Top of Materials provided

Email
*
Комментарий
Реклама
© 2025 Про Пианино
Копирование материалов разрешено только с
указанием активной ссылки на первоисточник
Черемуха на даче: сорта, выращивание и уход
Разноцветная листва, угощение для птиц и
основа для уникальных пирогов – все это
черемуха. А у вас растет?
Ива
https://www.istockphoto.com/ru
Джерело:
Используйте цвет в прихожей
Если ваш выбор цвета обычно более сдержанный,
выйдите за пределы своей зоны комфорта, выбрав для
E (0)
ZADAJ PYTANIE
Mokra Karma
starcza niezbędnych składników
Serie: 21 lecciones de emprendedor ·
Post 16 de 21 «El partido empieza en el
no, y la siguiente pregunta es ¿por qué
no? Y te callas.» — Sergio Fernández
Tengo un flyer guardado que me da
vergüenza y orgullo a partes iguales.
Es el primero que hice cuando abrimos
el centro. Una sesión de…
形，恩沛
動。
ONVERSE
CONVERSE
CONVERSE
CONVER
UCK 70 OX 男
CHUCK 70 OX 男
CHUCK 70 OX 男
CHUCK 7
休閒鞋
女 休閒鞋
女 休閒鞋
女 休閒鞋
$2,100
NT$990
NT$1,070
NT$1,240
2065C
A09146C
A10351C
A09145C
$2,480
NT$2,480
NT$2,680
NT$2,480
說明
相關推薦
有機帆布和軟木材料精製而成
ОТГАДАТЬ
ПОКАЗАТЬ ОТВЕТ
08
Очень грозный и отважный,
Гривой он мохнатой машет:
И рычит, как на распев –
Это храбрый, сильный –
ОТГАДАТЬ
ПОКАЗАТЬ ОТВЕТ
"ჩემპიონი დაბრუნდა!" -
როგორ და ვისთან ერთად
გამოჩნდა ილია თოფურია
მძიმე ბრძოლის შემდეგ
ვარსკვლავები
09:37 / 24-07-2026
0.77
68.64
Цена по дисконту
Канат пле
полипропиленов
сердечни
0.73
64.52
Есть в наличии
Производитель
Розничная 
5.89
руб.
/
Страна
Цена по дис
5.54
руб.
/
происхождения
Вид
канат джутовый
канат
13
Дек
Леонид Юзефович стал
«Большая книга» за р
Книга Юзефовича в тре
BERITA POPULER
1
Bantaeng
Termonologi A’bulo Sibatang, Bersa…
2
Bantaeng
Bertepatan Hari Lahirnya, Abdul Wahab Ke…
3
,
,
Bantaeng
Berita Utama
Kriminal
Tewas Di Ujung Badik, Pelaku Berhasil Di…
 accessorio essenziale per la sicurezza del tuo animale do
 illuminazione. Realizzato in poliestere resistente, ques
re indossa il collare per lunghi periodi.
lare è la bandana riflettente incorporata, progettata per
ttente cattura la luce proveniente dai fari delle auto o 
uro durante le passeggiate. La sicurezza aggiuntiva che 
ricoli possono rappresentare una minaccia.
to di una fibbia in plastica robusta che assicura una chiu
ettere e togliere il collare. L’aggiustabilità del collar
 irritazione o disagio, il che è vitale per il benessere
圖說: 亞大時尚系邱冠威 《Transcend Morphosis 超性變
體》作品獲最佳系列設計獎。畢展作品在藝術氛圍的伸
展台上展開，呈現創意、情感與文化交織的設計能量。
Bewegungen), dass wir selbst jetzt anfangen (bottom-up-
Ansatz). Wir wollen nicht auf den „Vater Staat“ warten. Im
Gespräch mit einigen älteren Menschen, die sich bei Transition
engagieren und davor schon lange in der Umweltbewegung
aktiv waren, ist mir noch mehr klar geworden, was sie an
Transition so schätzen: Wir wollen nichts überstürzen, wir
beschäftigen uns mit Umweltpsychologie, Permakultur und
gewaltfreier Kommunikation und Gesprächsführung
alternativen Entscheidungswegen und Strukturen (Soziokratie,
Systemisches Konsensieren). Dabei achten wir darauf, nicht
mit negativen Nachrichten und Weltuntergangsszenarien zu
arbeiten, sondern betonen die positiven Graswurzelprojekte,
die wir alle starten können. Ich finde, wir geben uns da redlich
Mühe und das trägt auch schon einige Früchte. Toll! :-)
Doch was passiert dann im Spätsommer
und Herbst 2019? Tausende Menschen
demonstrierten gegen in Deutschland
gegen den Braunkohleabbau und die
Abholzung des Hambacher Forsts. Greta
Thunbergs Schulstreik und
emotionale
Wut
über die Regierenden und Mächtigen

Bottom of Materials provided

(Try it)
Output the entire set of records exactly as shown.

(Answer to the exercise)
Email
*
Комментарий
Реклама
© 2025 Про Пианино
Копирование материалов разрешено только с
указанием активной ссылки на первоисточник
Черемуха на даче: сорта, выращивание и уход
Разноцветная листва, угощение для птиц и
основа для уникальных пирогов – все это
черемуха. А у вас растет?
Ива
https://www.istockphoto.com/ru
Джерело:
Используйте цвет в прихожей
Если ваш выбор цвета обычно более сдержанный,
выйдите за пределы своей зоны комфорта, выбрав для
E (0)
ZADAJ PYTANIE
Mokra Karma
starcza niezbędnych składników
Serie: 21 lecciones de emprendedor ·
Post 16 de 21 «El partido empieza en el
no, y la siguiente pregunta es ¿por qué
no? Y te callas.» — Sergio Fernández
Tengo un flyer guardado que me da
vergüenza y orgullo a partes iguales.
Es el primero que hice cuando abrimos
el centro. Una sesión de…
形，恩沛
動。
ONVERSE
CONVERSE
CONVERSE
CONVER
UCK 70 OX 男
CHUCK 70 OX 男
CHUCK 70 OX 男
CHUCK 7
休閒鞋
女 休閒鞋
女 休閒鞋
女 休閒鞋
$2,100
NT$990
NT$1,070
NT$1,240
2065C
A09146C
A10351C
A09145C
$2,480
NT$2,480
NT$2,680
NT$2,480
說明
相關推薦
有機帆布和軟木材料精製而成
ОТГАДАТЬ
ПОКАЗАТЬ ОТВЕТ
08
Очень грозный и отважный,
Гривой он мохнатой машет:
И рычит, как на распев –
Это храбрый, сильный –
ОТГАДАТЬ
ПОКАЗАТЬ ОТВЕТ
"ჩემპიონი დაბრუნდა!" -
როგორ და ვისთან ერთად
გამოჩნდა ილია თოფურია
მძიმე ბრძოლის შემდეგ
ვარსკვლავები
09:37 / 24-07-2026
0.77
68.64
Цена по дисконту
Канат пле
полипропиленов
сердечни
0.73
64.52
Есть в наличии
Производитель
Розничная 
5.89
руб.
/
Страна
Цена по дис
5.54
руб.
/
происхождения
Вид
канат джутовый
канат
13
Дек
Леонид Юзефович стал
«Большая книга» за р
Книга Юзефовича в тре
BERITA POPULER
1
Bantaeng
Termonologi A’bulo Sibatang, Bersa…
2
Bantaeng
Bertepatan Hari Lahirnya, Abdul Wahab Ke…
3
,
,
Bantaeng
Berita Utama
Kriminal
Tewas Di Ujung Badik, Pelaku Berhasil Di…
 accessorio essenziale per la sicurezza del tuo animale do
 illuminazione. Realizzato in poliestere resistente, ques
re indossa il collare per lunghi periodi.
lare è la bandana riflettente incorporata, progettata per
ttente cattura la luce proveniente dai fari delle auto o 
uro durante le passeggiate. La sicurezza aggiuntiva che 
ricoli possono rappresentare una minaccia.
to di una fibbia in plastica robusta che assicura una chiu
ettere e togliere il collare. L’aggiustabilità del collar
 irritazione o disagio, il che è vitale per il benessere
圖說: 亞大時尚系邱冠威 《Transcend Morphosis 超性變
體》作品獲最佳系列設計獎。畢展作品在藝術氛圍的伸
展台上展開，呈現創意、情感與文化交織的設計能量。
Bewegungen), dass wir selbst jetzt anfangen (bottom-up-
Ansatz). Wir wollen nicht auf den „Vater Staat“ warten. Im
Gespräch mit einigen älteren Menschen, die sich bei Transition
engagieren und davor schon lange in der Umweltbewegung
aktiv waren, ist mir noch mehr klar geworden, was sie an
Transition so schätzen: Wir wollen nichts überstürzen, wir
beschäftigen uns mit Umweltpsychologie, Permakultur und
gewaltfreier Kommunikation und Gesprächsführung
alternativen Entscheidungswegen und Strukturen (Soziokratie,
Systemisches Konsensieren). Dabei achten wir darauf, nicht
mit negativen Nachrichten und Weltuntergangsszenarien zu
arbeiten, sondern betonen die positiven Graswurzelprojekte,
die wir alle starten können. Ich finde, wir geben uns da redlich
Mühe und das trägt auch schon einige Früchte. Toll! :-)
Doch was passiert dann im Spätsommer
und Herbst 2019? Tausende Menschen
demonstrierten gegen in Deutschland
gegen den Braunkohleabbau und die
Abholzung des Hambacher Forsts. Greta
Thunbergs Schulstreik und
emotionale
Wut
über die Regierenden und Mächtigen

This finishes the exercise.